Pur nella consapevolezza che tali risultanze saranno attentamente vagliate dal Ministero e che, pertanto, le graduatorie potranno subire stravolgimenti, riteniamo ugualmente opportuno porre all’attenzione alcune considerazioni, di contenuto e di metodo.

Se da una lato vi sono funzionari di lunga data che ritengono vadano premiati gli anni di servizio e la professionalità spesi all’interno dell’Amministrazione, d’altro canto i colleghi assunti con gli ultimi concorsi ritengono giusto prediligere i titoli agli anni di servizio.

A nostro avviso, entrambe le posizioni sono degne di rilievo e rispetto. Tant’è che valutando le due situazioni “tipo” il punteggio complessivo risulta praticamente simile.

Il problema si manifesta, invece, in tutte quelle situazioni particolari che non sono state oggetto di specifica valutazione.

Basti pensare al personale distaccato, in part-time, in aspettativa etc., da un lato ed al personale che ricopre incarichi di responsabilità quali unità operative, linee operative, etc., dall’altro.

Può essere anche opportuno operare una selezione tra i più meritevoli, ma evitando esiti paradossali come in alcuni casi sembra si sia verificato.
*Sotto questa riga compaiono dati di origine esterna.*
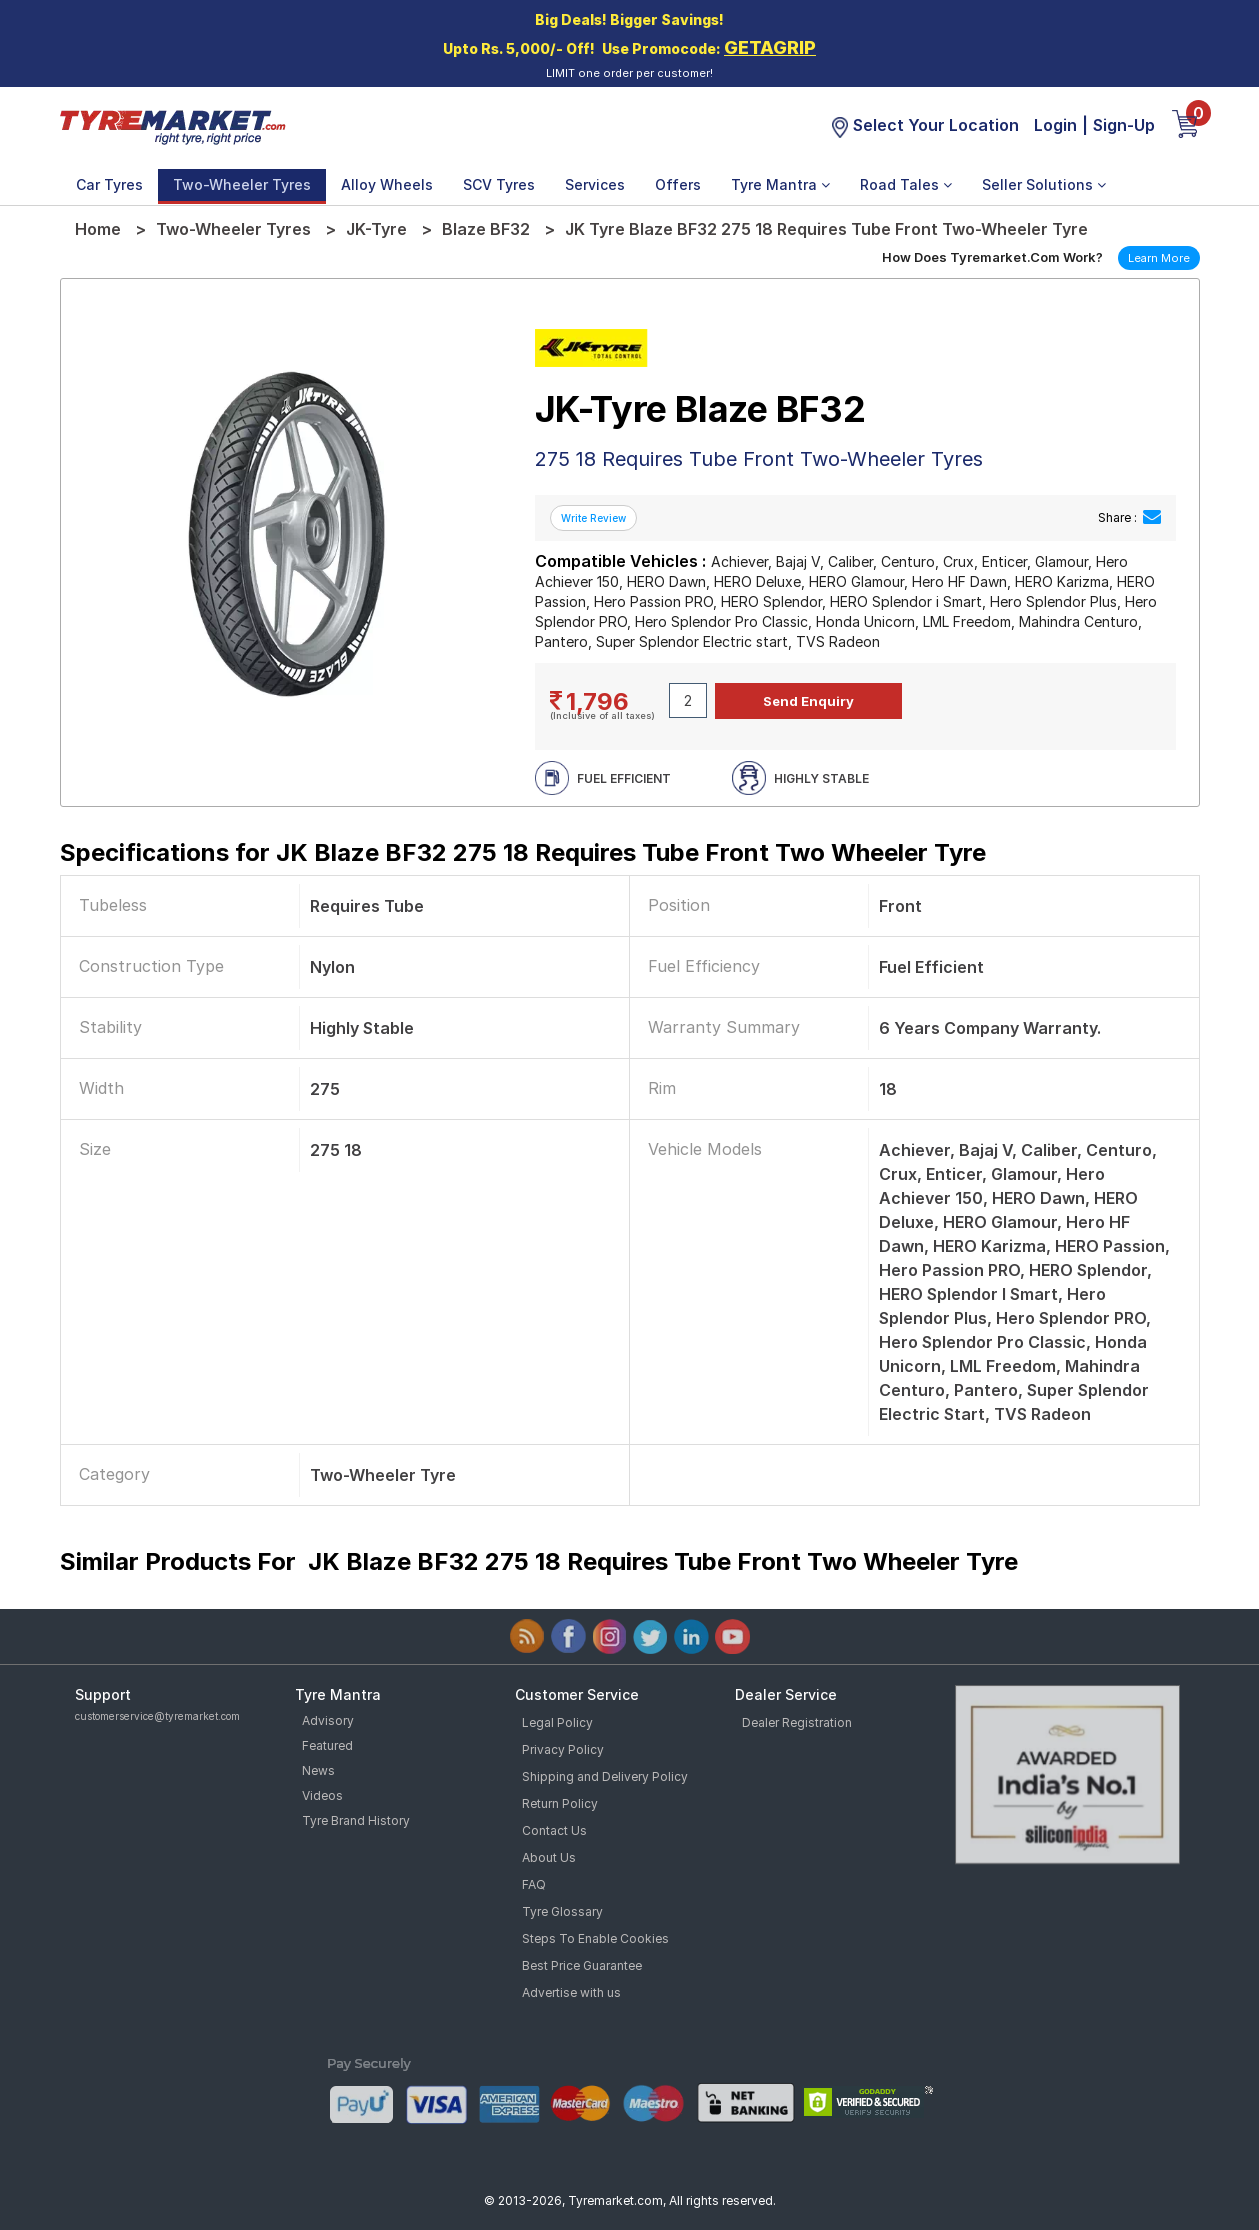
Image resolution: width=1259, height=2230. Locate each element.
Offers (678, 184)
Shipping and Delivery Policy (605, 1776)
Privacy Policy (563, 1749)
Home (98, 229)
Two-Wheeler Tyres (242, 184)
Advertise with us (571, 1992)
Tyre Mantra (780, 184)
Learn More (1159, 258)
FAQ (534, 1884)
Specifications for (523, 852)
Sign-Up (1124, 125)
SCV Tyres (499, 184)
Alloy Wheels (387, 184)
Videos (322, 1795)
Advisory (328, 1720)
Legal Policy (557, 1722)
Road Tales (906, 184)
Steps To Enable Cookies (595, 1938)
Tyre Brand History (356, 1820)
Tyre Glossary (562, 1911)
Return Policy (560, 1803)
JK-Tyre (376, 229)
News (318, 1770)
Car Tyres (109, 184)
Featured (327, 1745)
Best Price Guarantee (582, 1965)
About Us (549, 1857)
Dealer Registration (797, 1722)
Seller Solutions (1044, 184)
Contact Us (554, 1830)
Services (595, 184)
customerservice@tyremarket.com (157, 1716)
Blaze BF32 (486, 229)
Probabilmente sarebbe stato opportuno aprire un confronto con tutto il personale per recepire, eventualmente, quei suggerimenti che potessero scongiurare alcune situazioni paradossali che sembrano emergere dalle risultanze delle istanze on line.
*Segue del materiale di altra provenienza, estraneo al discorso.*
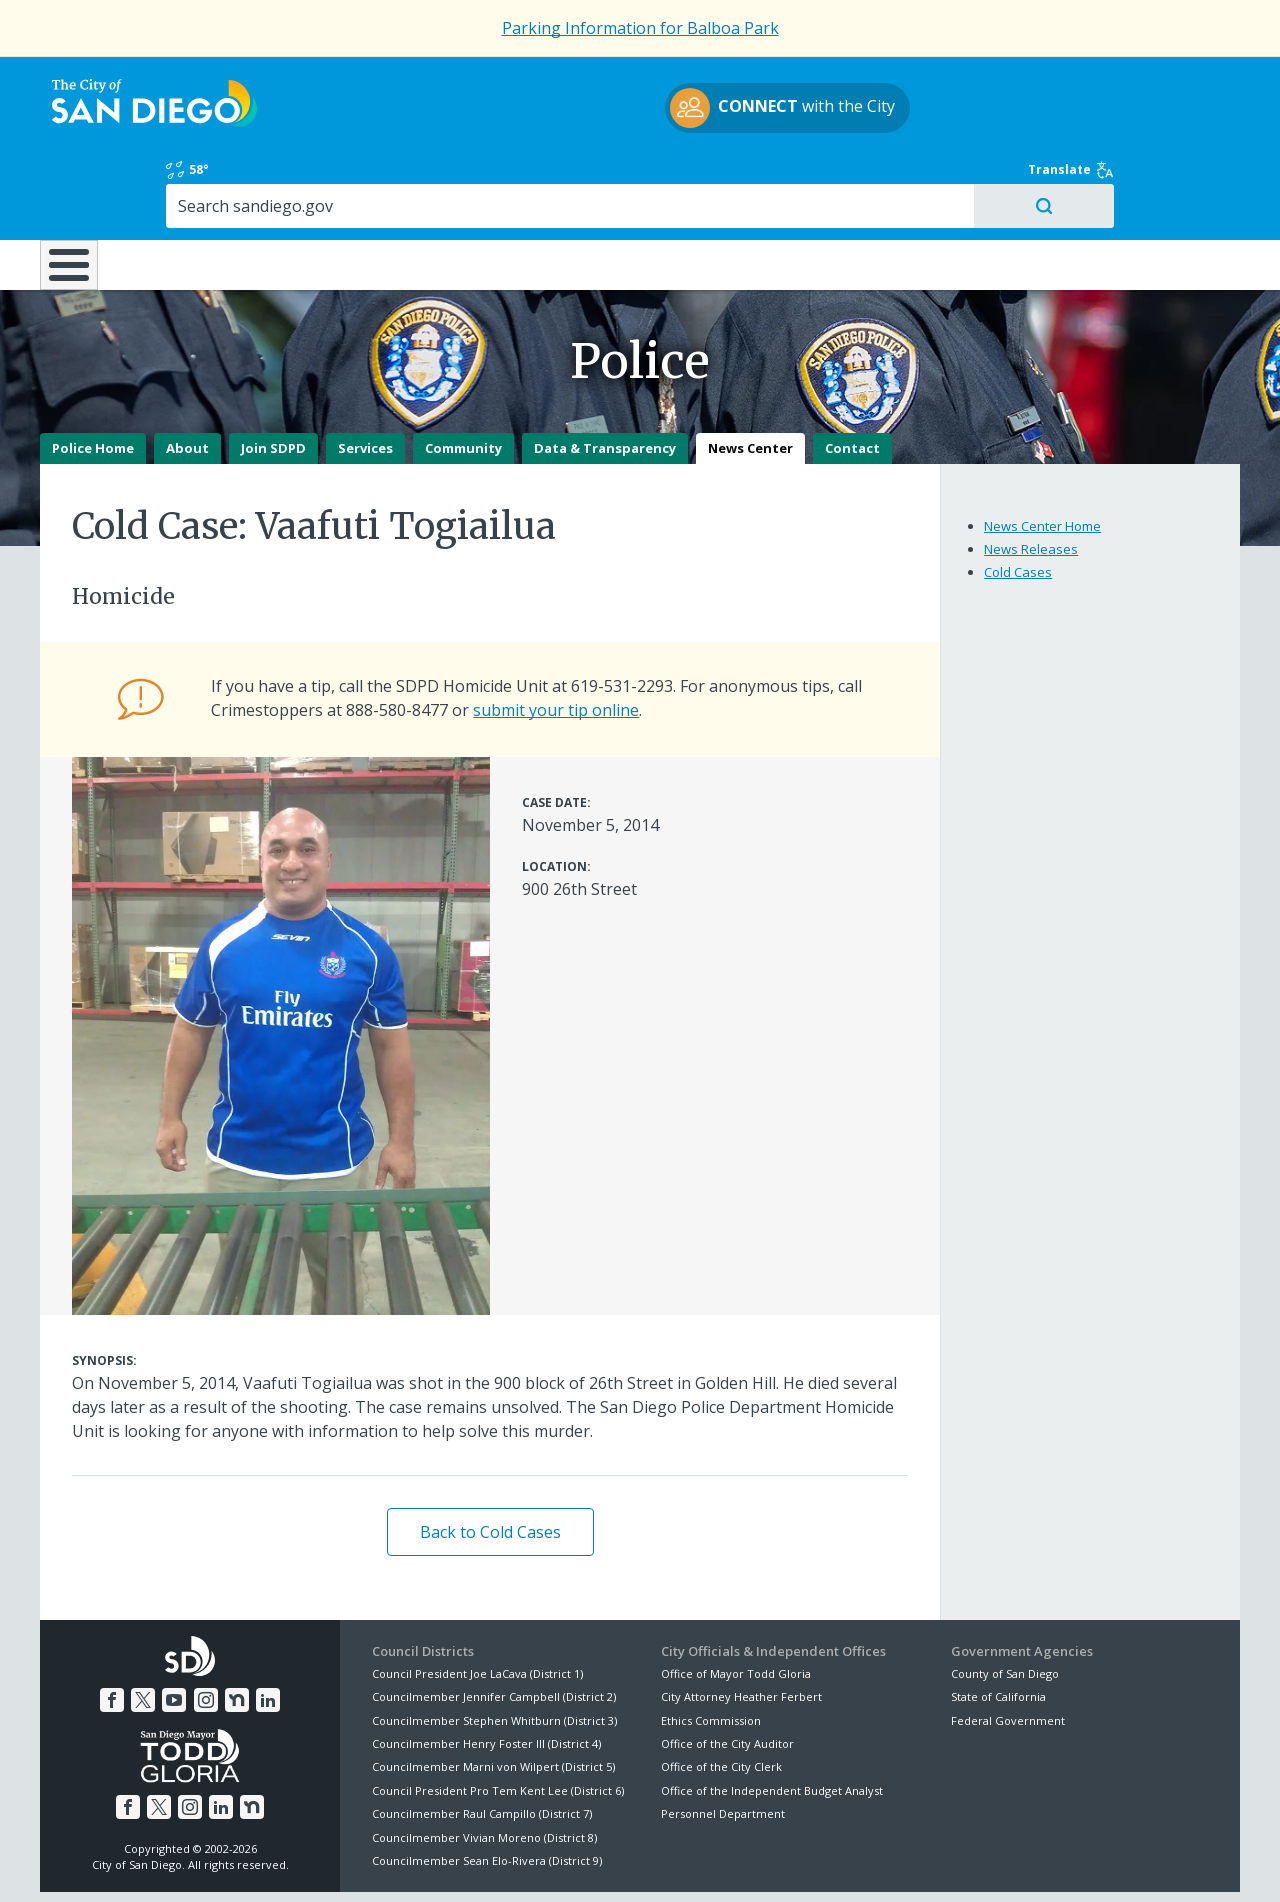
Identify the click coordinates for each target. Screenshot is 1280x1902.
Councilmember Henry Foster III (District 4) (486, 1673)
Inoltre, pur nella consapevolezza che la nostra associazione, non essendo un sindacato, non aveva nessun diritto a partecipare alle trattative che hanno poi portato all’approvazione dell’accordo, riteniamo che sia stata sprecata da parte delle OO. SS., una importante occasione per un confronto sulle problematiche connesse con la figura dell’ispettore del lavoro.

Ed è per questo che, ancora una volta, cogliamo l’occasione per proporre un dialogo alle Organizzazioni Sindacali per affrontare assieme le tematiche concernenti l’attività ispettiva.